The anger I felt when I left Celia stayed with me until I got home. I had a stab at finding the piece of shit Andrew Mercer on-line. Google provided me with enough pictures to fill one wall. I trudged through them to see if I recognised him from my visits to the office where he’d worked. I narrowed it down to about five “young dudes” on Facebook – all tenuous.
A look inside linkedin provided pics of about 200 careers and locations. My eyes were seeing double by the time I’d found three located close enough to Towcester to make them possibles. One face matched: a scrawny looking one with car-door ears wearing a t-shirt with Nelson Mandela looking out of it. The description; “Office manager located in Northamptonshire” had a smell, but it’s a big county. I had lot to do.
Maybe time to call in “the professionals,” but not a kosher tracing agency or one of the no trace no fee brigade.

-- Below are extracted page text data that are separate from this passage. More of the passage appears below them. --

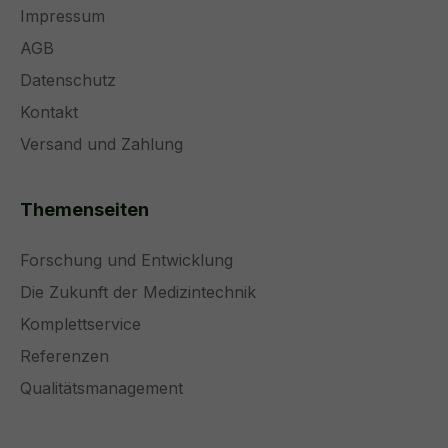
Impressum
AGB
Datenschutz
Kontakt
Versand und Zahlung
Themenseiten
Forschung und Entwicklung
Die Zukunft der Medizintechnik
Komplettservice
Referenzen
Qualitätsmanagement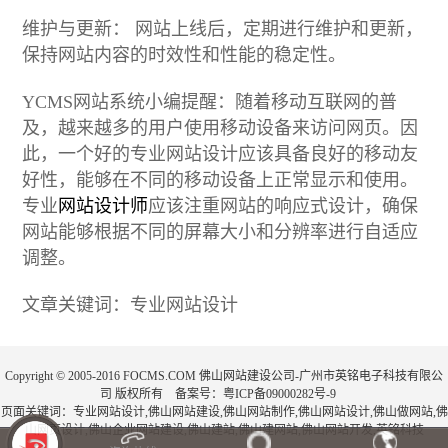
维护与更新： 网站上线后，定期进行维护和更新，
保持网站内容的时效性和性能的稳定性。
YCMS网站系统小编提醒：随着移动互联网的普
及，越来越多的用户使用移动设备来访问网页。因
此，一个好的专业网站设计应该具备良好的移动友
好性，能够在不同的移动设备上正常显示和使用。
专业
网站设计师
应该注重网站的响应式设计，确保
网站能够根据不同的屏幕大小和分辨率进行自适应
调整。
文章关键词：专业网站设计
Copyright © 2005-2016 FOCMS.COM 佛山网站建设公司-广州市英铭电子科技有限公
司 版权所有 备案号：
粤ICP备09000282号-9
页面关键词：专业网站设计,
佛山网站建设
,
佛山网站制作
,
佛山网站设计
,
佛山做网站
,
佛
山网页设计
,
佛山企业网站建设
,
佛山建站
,
佛山建网站
,
佛山网站开发
,
英铭科技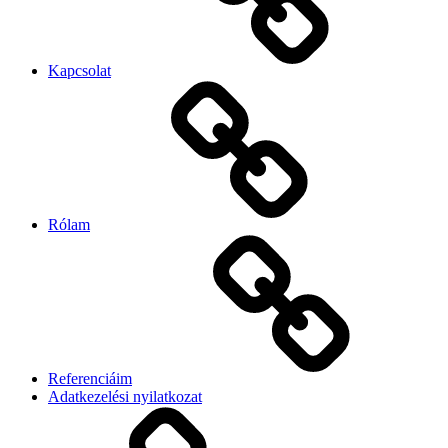
Kapcsolat
Rólam
Referenciáim
Adatkezelési nyilatkozat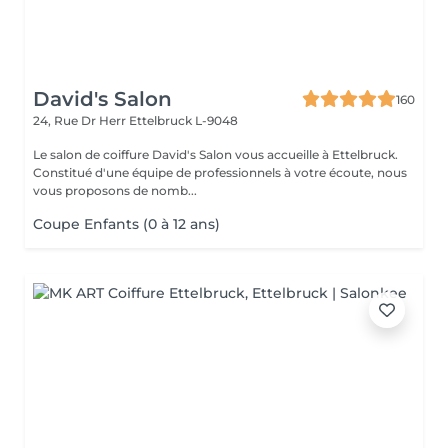
David's Salon
160
24, Rue Dr Herr
Ettelbruck L-9048
Le salon de coiffure David's Salon vous accueille à Ettelbruck.
Constitué d'une équipe de professionnels à votre écoute, nous
vous proposons de nomb...
Coupe Enfants (0 à 12 ans)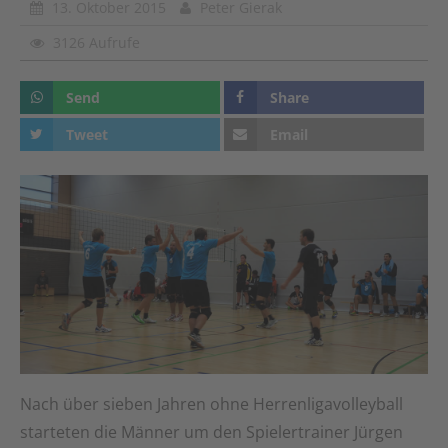
13. Oktober 2015
Peter Gierak
3126 Aufrufe
Send
Share
Tweet
Email
Nach über sieben Jahren ohne Herrenligavolleyball
starteten die Männer um den Spielertrainer Jürgen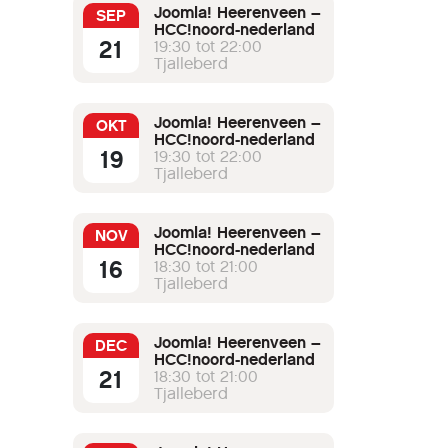
Joomla! Heerenveen –
SEP
HCC!noord-nederland
21
19:30 tot 22:00
Tjalleberd
Joomla! Heerenveen –
OKT
HCC!noord-nederland
19
19:30 tot 22:00
Tjalleberd
Joomla! Heerenveen –
NOV
HCC!noord-nederland
16
18:30 tot 21:00
Tjalleberd
Joomla! Heerenveen –
DEC
HCC!noord-nederland
21
18:30 tot 21:00
Tjalleberd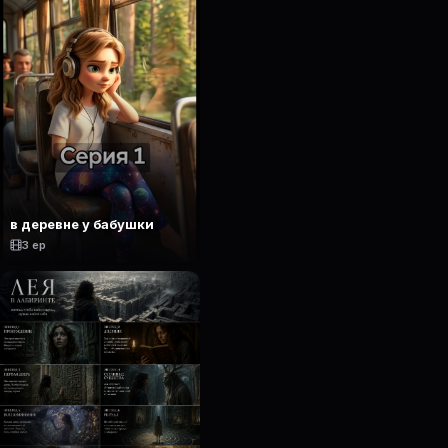
в деревне у бабушки
3 ep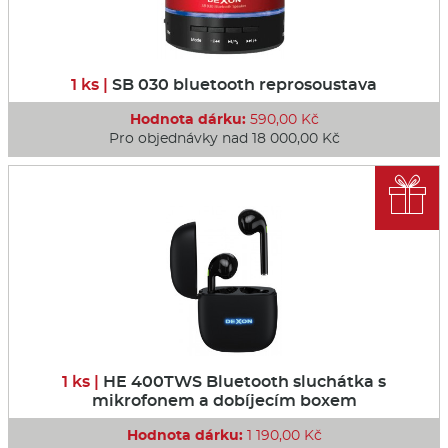
1 ks |
SB 030 bluetooth reprosoustava
Hodnota dárku:
590,00 Kč
Pro objednávky nad 18 000,00 Kč

1 ks |
HE 400TWS Bluetooth sluchátka s
mikrofonem a dobíjecím boxem
Hodnota dárku:
1 190,00 Kč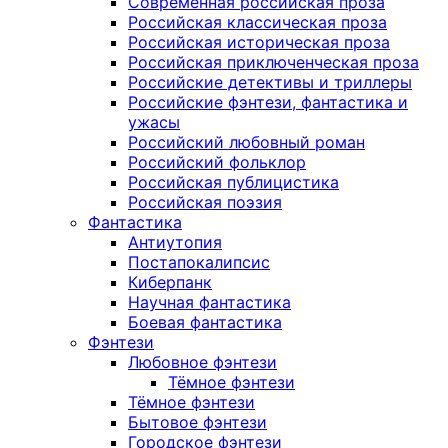
Современная российская проза
Российская классическая проза
Российская историческая проза
Российская приключенческая проза
Российские детективы и триллеры
Российские фэнтези, фантастика и
ужасы
Российский любовный роман
Российский фольклор
Российская публицистика
Российская поэзия
Фантастика
Антиутопия
Постапокалипсис
Киберпанк
Научная фантастика
Боевая фантастика
Фэнтези
Любовное фэнтези
Тёмное фэнтези
Тёмное фэнтези
Бытовое фэнтези
Городское фэнтези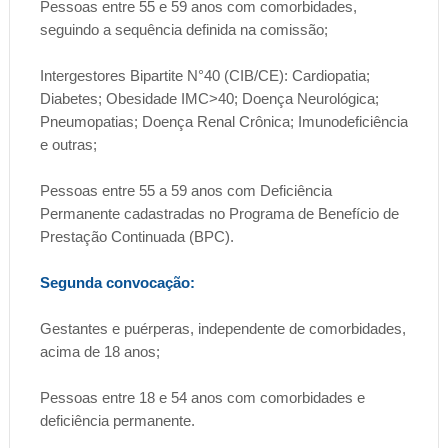
Pessoas entre 55 e 59 anos com comorbidades,
seguindo a sequência definida na comissão;
Intergestores Bipartite N°40 (CIB/CE): Cardiopatia;
Diabetes; Obesidade IMC>40; Doença Neurológica;
Pneumopatias; Doença Renal Crônica; Imunodeficiência
e outras;
Pessoas entre 55 a 59 anos com Deficiência
Permanente cadastradas no Programa de Benefício de
Prestação Continuada (BPC).
Segunda convocação:
Gestantes e puérperas, independente de comorbidades,
acima de 18 anos;
Pessoas entre 18 e 54 anos com comorbidades e
deficiência permanente.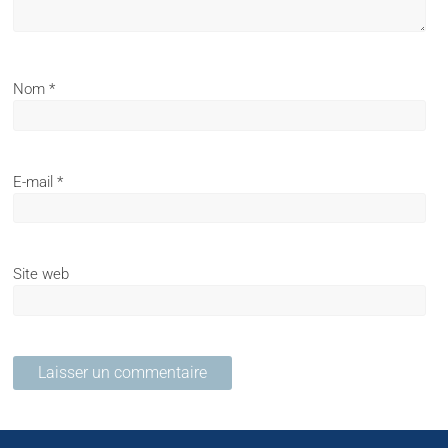
Nom
*
E-mail
*
Site web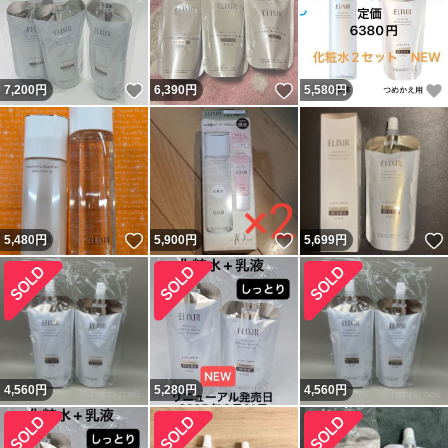
いいね！
いいね！
7,200
円
6,390
円
5,580
円
いいね！
いいね！
5,480
円
5,900
円
5,699
円
4,560
円
5,280
円
4,560
円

Two reasons: one, they’re vultures who’s charges are astronomical; two you have to register a name, address and bank details. I knew who to contact. I wasn’t sure he would help me with something like this, but whatever he decided I knew I’d have to spill everything. I needed to sleep on it.

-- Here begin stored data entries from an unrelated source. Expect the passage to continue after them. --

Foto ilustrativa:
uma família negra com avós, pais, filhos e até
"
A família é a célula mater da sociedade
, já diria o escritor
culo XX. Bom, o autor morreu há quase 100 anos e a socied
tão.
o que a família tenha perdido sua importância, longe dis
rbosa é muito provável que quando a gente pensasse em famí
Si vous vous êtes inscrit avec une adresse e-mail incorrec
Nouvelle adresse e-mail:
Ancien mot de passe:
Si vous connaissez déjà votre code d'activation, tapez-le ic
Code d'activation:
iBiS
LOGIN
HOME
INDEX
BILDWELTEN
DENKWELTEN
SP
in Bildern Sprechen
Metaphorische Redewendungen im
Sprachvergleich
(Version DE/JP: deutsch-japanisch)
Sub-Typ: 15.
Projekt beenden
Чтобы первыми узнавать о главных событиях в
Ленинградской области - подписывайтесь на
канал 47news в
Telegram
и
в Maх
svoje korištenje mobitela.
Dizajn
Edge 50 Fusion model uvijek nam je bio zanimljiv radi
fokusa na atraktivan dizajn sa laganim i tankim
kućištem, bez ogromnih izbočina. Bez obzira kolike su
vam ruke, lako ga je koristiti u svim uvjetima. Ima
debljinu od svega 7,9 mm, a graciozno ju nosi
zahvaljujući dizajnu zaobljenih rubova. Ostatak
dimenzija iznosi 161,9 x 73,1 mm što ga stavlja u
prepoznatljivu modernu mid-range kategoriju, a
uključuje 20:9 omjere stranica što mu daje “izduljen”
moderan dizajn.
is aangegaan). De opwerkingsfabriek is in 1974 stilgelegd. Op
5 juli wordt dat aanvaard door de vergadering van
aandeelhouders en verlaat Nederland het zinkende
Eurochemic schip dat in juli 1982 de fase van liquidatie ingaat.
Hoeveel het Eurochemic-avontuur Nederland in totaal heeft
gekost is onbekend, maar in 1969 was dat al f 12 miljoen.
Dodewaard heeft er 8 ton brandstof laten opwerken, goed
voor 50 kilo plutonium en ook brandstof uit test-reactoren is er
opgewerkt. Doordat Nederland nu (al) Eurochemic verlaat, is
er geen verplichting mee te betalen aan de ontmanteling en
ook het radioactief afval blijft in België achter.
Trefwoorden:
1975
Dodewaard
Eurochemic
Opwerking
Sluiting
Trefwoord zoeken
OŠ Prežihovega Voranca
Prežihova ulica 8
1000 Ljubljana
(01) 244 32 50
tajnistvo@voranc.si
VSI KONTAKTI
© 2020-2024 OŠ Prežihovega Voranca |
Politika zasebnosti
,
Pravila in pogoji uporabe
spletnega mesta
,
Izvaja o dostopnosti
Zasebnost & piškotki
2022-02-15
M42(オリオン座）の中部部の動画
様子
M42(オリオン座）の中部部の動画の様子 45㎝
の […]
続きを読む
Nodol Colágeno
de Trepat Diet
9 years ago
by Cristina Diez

The following morning, helped by good morning call from Karen, I got up feeling relaxed. The anger from yesterday retreated. Finding this Mercer runt didn’t seem to be so urgent. Celia was getting better and the police were on the case. Sticking my finger into that bubbling pot might get it burnt.
By the time I’d spooned through a bowl of granola and was on my second coffee doubts about Celia and the police crept in. What were the long term effects of the assault? I’d known of people dropping dead from a rogue brain embolus years after fully recovering from a serious accident. And the police. How serious would they take it now it didn’t look like she’d croak?
My contact could probably answer a lot of my questions, but first a visit to someone with dirty fingers playing on both sides of the net who’d broken his promise. . . . Mr Stokes, hello again.